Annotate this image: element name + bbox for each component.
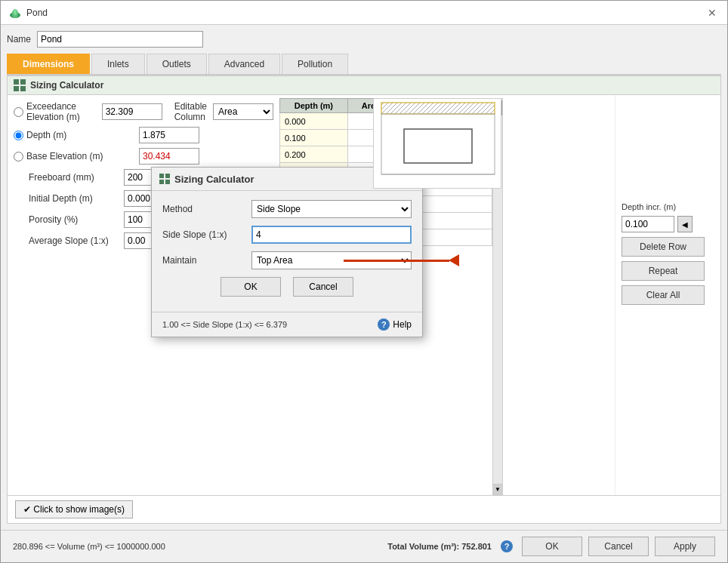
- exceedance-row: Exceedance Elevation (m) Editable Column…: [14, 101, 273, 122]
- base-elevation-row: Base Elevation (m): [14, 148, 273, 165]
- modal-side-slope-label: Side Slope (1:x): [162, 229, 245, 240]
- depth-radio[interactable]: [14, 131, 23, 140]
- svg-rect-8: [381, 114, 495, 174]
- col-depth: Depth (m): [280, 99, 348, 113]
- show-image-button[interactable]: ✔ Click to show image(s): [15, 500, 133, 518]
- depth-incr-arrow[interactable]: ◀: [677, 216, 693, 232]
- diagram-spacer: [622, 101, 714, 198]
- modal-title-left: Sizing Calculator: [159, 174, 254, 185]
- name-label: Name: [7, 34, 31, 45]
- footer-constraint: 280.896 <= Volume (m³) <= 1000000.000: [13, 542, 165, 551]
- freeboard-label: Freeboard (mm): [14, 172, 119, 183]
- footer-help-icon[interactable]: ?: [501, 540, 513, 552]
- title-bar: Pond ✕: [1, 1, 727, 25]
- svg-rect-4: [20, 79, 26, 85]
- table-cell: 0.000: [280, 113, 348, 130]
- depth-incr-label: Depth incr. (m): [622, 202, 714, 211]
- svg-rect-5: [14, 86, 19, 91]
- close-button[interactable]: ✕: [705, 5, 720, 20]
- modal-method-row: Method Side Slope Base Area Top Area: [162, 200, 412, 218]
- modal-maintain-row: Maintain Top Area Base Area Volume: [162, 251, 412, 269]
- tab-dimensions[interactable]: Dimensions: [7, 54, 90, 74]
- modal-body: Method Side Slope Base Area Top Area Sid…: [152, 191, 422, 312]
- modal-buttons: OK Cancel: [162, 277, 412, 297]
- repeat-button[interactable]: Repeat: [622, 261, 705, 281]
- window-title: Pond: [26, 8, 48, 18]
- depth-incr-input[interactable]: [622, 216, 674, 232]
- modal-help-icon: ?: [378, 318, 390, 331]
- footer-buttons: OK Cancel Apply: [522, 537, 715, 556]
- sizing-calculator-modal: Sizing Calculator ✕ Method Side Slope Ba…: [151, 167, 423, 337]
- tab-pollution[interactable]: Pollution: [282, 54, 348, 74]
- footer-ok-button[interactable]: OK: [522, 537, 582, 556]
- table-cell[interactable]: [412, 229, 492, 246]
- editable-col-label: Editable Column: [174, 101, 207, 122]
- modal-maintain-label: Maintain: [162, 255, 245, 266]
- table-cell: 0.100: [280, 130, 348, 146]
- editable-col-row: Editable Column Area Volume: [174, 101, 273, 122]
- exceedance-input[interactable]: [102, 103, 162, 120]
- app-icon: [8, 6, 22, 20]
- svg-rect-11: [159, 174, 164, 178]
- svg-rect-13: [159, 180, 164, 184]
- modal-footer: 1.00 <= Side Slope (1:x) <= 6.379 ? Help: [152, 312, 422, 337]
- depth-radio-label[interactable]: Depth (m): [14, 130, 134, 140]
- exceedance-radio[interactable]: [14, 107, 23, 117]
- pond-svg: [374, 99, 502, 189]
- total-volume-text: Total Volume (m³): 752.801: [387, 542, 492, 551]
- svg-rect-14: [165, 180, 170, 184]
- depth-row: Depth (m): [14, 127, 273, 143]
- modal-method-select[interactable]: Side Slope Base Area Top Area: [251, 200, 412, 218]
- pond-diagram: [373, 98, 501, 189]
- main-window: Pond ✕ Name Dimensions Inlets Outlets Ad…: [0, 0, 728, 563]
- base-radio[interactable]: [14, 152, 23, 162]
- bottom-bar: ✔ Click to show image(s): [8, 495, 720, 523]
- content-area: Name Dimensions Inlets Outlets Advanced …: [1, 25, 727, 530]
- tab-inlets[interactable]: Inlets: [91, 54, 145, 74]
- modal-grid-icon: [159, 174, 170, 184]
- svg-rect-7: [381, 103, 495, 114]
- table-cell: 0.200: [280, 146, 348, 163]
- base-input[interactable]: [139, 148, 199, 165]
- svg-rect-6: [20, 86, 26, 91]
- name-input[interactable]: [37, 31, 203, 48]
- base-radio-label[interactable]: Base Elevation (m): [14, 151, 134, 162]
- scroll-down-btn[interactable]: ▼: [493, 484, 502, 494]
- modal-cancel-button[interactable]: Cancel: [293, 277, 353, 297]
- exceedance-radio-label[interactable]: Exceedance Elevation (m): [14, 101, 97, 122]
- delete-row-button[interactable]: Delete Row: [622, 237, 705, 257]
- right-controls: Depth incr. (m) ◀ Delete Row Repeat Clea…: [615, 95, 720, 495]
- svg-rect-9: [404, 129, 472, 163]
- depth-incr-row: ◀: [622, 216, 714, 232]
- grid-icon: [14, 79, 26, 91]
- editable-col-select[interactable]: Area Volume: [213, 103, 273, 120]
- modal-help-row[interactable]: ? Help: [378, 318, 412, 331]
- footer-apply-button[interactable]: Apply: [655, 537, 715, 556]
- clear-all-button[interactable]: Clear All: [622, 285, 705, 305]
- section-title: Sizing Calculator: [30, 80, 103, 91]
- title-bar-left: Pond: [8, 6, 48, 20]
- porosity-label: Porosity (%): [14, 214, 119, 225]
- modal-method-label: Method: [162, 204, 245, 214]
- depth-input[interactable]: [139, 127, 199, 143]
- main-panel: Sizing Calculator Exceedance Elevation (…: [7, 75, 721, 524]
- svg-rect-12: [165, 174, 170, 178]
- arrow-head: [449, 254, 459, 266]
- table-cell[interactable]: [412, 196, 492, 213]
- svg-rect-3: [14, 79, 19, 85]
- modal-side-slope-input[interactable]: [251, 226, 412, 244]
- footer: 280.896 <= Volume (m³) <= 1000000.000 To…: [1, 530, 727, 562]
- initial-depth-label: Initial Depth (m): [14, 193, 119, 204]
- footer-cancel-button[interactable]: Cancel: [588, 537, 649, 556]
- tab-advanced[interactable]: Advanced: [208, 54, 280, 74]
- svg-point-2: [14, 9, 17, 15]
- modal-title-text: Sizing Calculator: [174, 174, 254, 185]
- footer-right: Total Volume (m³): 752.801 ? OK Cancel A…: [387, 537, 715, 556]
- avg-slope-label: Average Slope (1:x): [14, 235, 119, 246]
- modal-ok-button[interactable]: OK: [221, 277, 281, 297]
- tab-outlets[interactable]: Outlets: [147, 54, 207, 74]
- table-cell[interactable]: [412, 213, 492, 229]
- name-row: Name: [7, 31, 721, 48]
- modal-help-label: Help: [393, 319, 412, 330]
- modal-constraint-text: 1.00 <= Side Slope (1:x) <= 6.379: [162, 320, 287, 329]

————————

# Activity
Please return every line of the material above that includes "Click".

# Result of the task
- show-image-button[interactable]: ✔ Click to show image(s): [15, 500, 133, 518]
- bottom-bar: ✔ Click to show image(s): [8, 495, 720, 523]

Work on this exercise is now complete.